RMD Rules For Inherited IRAs Remain Confusing

RMD Rules For Inherited IRAs Remain Confusing

It used to be relatively simple. Prior to 2020, if you inherited an IRA from someone, rather than having to liquidate the account and pay taxes on the balance, you were allowed to “stretch” the annual required minimum distributions (RMDs) over your life expectancy. Then came the SECURE Act (2020) and the IRS interpretation of the SECURE Act (2022), and what had been a straightforward set of RMD rules became complex beyond belief. Presumably in recognition of the widespread confusion, the IRS recently issued Notice 2023-54 which provides some relief, at least for this year.

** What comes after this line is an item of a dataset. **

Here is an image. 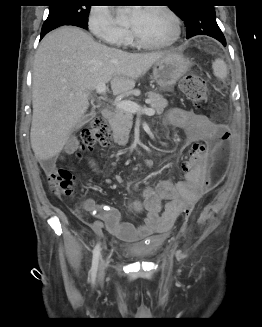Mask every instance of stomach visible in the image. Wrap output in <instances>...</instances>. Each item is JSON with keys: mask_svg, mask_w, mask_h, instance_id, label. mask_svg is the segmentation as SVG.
<instances>
[{"mask_svg": "<svg viewBox=\"0 0 262 327\" xmlns=\"http://www.w3.org/2000/svg\"><path fill=\"white\" fill-rule=\"evenodd\" d=\"M190 61L182 53H168L153 67L154 79L161 90H171L189 70Z\"/></svg>", "mask_w": 262, "mask_h": 327, "instance_id": "1", "label": "stomach"}]
</instances>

Previously the stretch rule above applied to any beneficiary other than a surviving spouse (for whom the choice of absorbing the deceased spouse’s IRA as their own was additionally allowed). The SECURE Act split that beneficiary group into two separate groups: Eligible Designated Beneficiaries (EDBs) – comprising surviving spouses, minor children, those who are disabled or chronically ill, and beneficiaries whose age is not more than ten years younger than the deceased – and everyone else (non-EDBs). Under the SECURE Act the stretch provision continued to apply to the EDB cohort, but a different rule was imposed on the non-EDBs: they were now required to deplete an inherited IRA account within ten years.

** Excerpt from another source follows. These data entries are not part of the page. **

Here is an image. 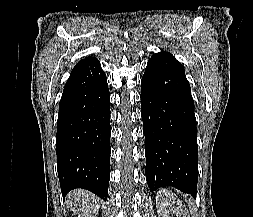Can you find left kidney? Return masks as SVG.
Masks as SVG:
<instances>
[{
    "instance_id": "1",
    "label": "left kidney",
    "mask_w": 253,
    "mask_h": 217,
    "mask_svg": "<svg viewBox=\"0 0 253 217\" xmlns=\"http://www.w3.org/2000/svg\"><path fill=\"white\" fill-rule=\"evenodd\" d=\"M156 201L159 208L158 212L162 217H189L187 215V208L168 190H160L157 194Z\"/></svg>"
}]
</instances>
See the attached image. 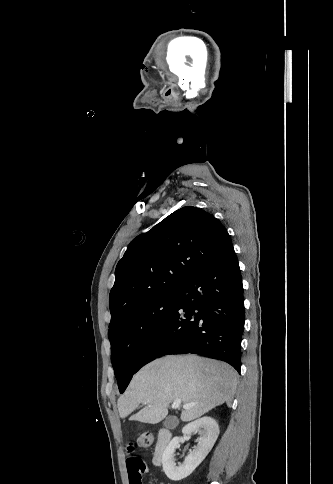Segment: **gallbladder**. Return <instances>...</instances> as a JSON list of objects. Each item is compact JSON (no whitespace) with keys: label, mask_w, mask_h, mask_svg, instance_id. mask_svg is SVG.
<instances>
[{"label":"gallbladder","mask_w":333,"mask_h":484,"mask_svg":"<svg viewBox=\"0 0 333 484\" xmlns=\"http://www.w3.org/2000/svg\"><path fill=\"white\" fill-rule=\"evenodd\" d=\"M176 424H177V419L174 416H168L163 422V425L168 429L174 428Z\"/></svg>","instance_id":"1"}]
</instances>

In February 2022 the IRS issued proposed regulations based on the SECURE Act. To everyone’s surprise, the IRS further bifurcated the non-EDB group into beneficiaries of IRAs for which the original owner had died before starting to take their own RMDs, and beneficiaries of those whose owner had already begun RMDs. The ten-year rule applied to the first cohort as specified by the act. That is, beneficiaries could wait a full ten years before withdrawing the assets and paying taxes on them or they could do it sooner, whichever they preferred. However, the IRS asserted that the latter cohort would not only be required to liquidate the account within ten years but at the same time also be subject to annual RMDs based on their age.

It’s not uncommon for new legislation to create confusing and even unworkable side effects or corner cases. Typically the solution is for politicians to introduce subsequent legislation to correct such mistakes. What’s unusual in this case is that Congress could have fixed the latter situation via SECURE Act 2.0 which was enacted into law at the end of 2022. But they failed to do so. 

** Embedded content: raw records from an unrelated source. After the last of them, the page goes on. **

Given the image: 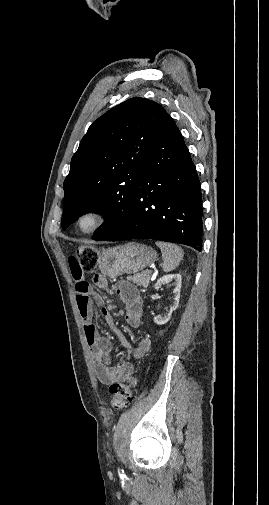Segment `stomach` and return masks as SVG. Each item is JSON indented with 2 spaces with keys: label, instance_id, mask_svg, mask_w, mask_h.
<instances>
[{
  "label": "stomach",
  "instance_id": "obj_1",
  "mask_svg": "<svg viewBox=\"0 0 269 505\" xmlns=\"http://www.w3.org/2000/svg\"><path fill=\"white\" fill-rule=\"evenodd\" d=\"M157 260V252L144 244L130 242L103 250L99 256V269L114 279L124 273H137Z\"/></svg>",
  "mask_w": 269,
  "mask_h": 505
}]
</instances>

Since Congress didn’t act, it was left to the IRS to decide how to interpret the SECURE Act rules. And sometimes the IRS takes a long time before coming up with what they call final regulations. So what they did to eliminate any confusion about inherited IRA RMDs in 2022 was to waive them (IRS Notice 2022-53). That made it much easier for taxpayers and their tax accountants and financial planners who weren’t sure what to do.

It’s now late in 2023 and the IRS still hasn’t issued SECURE Act final regulations. So once again they kicked the can down the road by issuing Notice 2023-54, which among other things waives inherited IRA RMDs, this time for 2023. So for one more year all inherited IRA beneficiaries can skip distributions as was commonly understood (except by the IRS) from the SECURE Act.

At some point the IRS will come up with final regulations for inherited IRA distributions. For better or for worse, that will become the new rule. If a further fix is needed, Congress will have to step in.